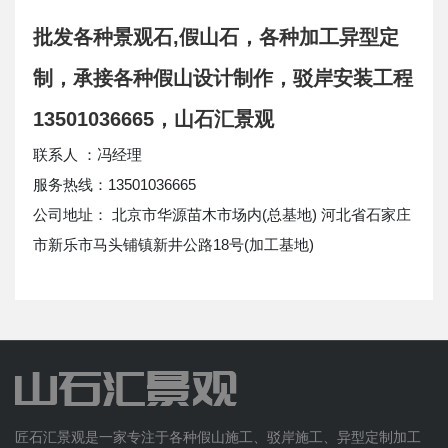
批发各种景观石,假山石，各种加工异型定
制，承接各种假山设计制作，驳岸安装工程
13501036665，山石汇景观
联系人 ：冯经理
服务热线：13501036665
公司地址： 北京市华源苗木市场内(总基地) 河北省石家庄
市新乐市马头铺镇新井公路18号(加工基地)
匠石汇景观是一家专注于各种假山施工、驳岸施工、异型定制加工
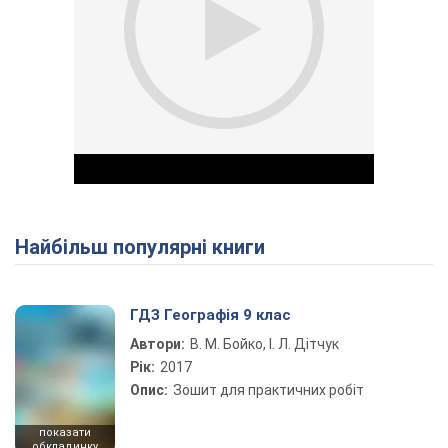
Найбільш популярні книги
Play Video
ГДЗ Географія 9 клас
Автори:
В. М. Бойко, І. Л. Дітчук
Рік:
2017
Опис:
Зошит для практичних робіт
показати
обкладинку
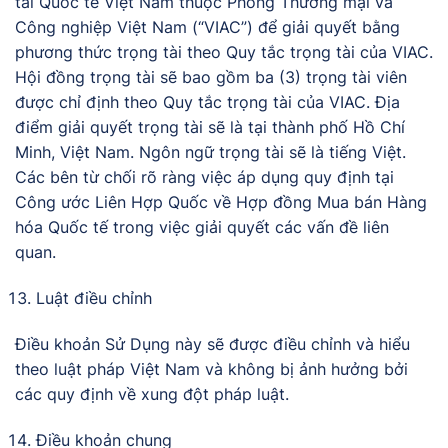
tài Quốc tế Việt Nam thuộc Phòng Thương mại và
Công nghiệp Việt Nam (“VIAC”) để giải quyết bằng
phương thức trọng tài theo Quy tắc trọng tài của VIAC.
Hội đồng trọng tài sẽ bao gồm ba (3) trọng tài viên
được chỉ định theo Quy tắc trọng tài của VIAC. Địa
điểm giải quyết trọng tài sẽ là tại thành phố Hồ Chí
Minh, Việt Nam. Ngôn ngữ trọng tài sẽ là tiếng Việt.
Các bên từ chối rõ ràng việc áp dụng quy định tại
Công ước Liên Hợp Quốc về Hợp đồng Mua bán Hàng
hóa Quốc tế trong việc giải quyết các vấn đề liên
quan.
Luật điều chỉnh
Điều khoản Sử Dụng này sẽ được điều chỉnh và hiểu
theo luật pháp Việt Nam và không bị ảnh hưởng bởi
các quy định về xung đột pháp luật.
Điều khoản chung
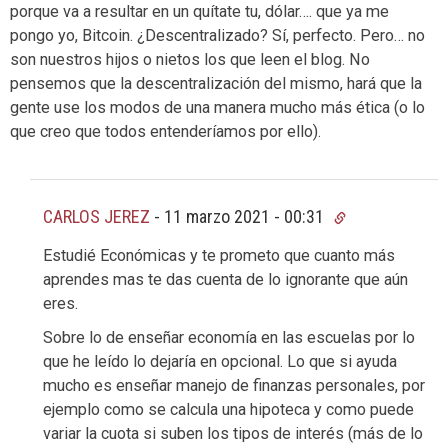
porque va a resultar en un quítate tu, dólar…. que ya me
pongo yo, Bitcoin. ¿Descentralizado? Sí, perfecto. Pero… no
son nuestros hijos o nietos los que leen el blog. No
pensemos que la descentralización del mismo, hará que la
gente use los modos de una manera mucho más ética (o lo
que creo que todos entenderíamos por ello).
CARLOS JEREZ
-
11 marzo 2021 - 00:31
Estudié Económicas y te prometo que cuanto más
aprendes mas te das cuenta de lo ignorante que aún
eres.
Sobre lo de enseñar economía en las escuelas por lo
que he leído lo dejaría en opcional. Lo que si ayuda
mucho es enseñar manejo de finanzas personales, por
ejemplo como se calcula una hipoteca y como puede
variar la cuota si suben los tipos de interés (más de lo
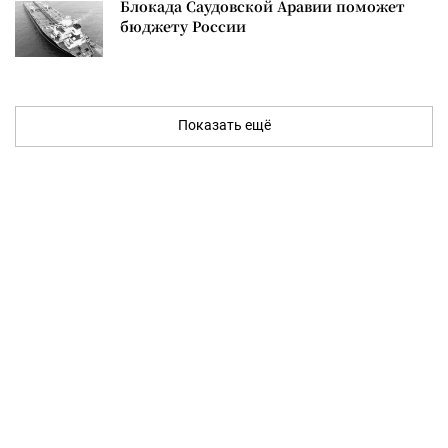
Блокада Саудовской Аравии поможет
бюджету России
Показать ещё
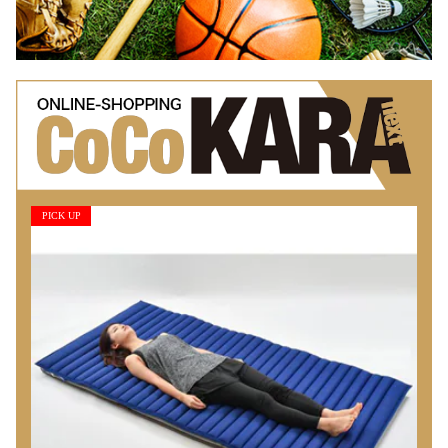
PICK UP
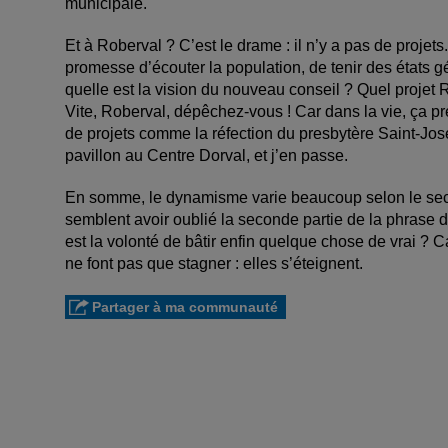
municipale.
Et à Roberval ? C’est le drame : il n’y a pas de projets
promesse d’écouter la population, de tenir des états
quelle est la vision du nouveau conseil ? Quel proje
Vite, Roberval, dépêchez-vous ! Car dans la vie, ça p
de projets comme la réfection du presbytère Saint-Jos
pavillon au Centre Dorval, et j’en passe.
En somme, le dynamisme varie beaucoup selon le sect
semblent avoir oublié la seconde partie de la phrase de 
est la volonté de bâtir enfin quelque chose de vrai ? C
ne font pas que stagner : elles s’éteignent.
Partager à ma communauté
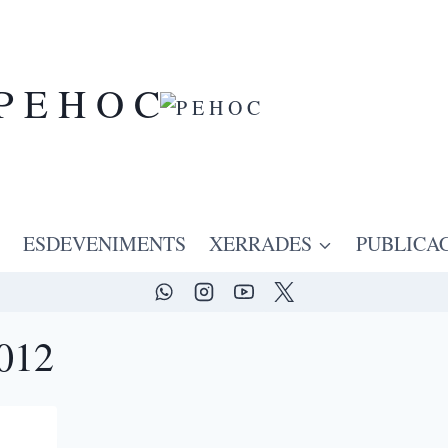
P E H O C
ESDEVENIMENTS
XERRADES
PUBLICA
2012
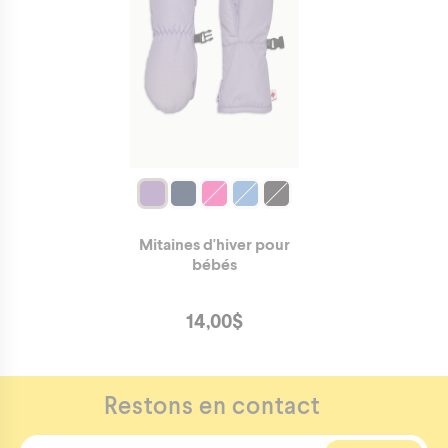
Mitaines d'hiver pour
bébés
14,00
$
https://hotpawscanada.com/fr/product/3667
Restons en contact
Tuque
ours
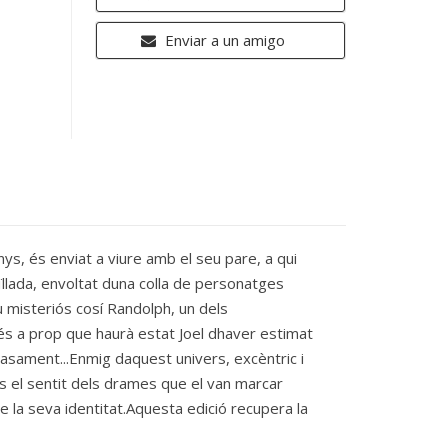
Enviar a un amigo
ys, és enviat a viure amb el seu pare, a qui
aïllada, envoltat duna colla de personatges
eu misteriós cosí Randolph, un dels
és a prop que haurà estat Joel dhaver estimat
casament...Enmig daquest univers, excèntric i
n és el sentit dels drames que el van marcar
a de la seva identitat.Aquesta edició recupera la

++++++++++

_Exercise objective:_
Count the lines of the entries that hold the string "mucho", then state that number and nothing more.

_Response:_
2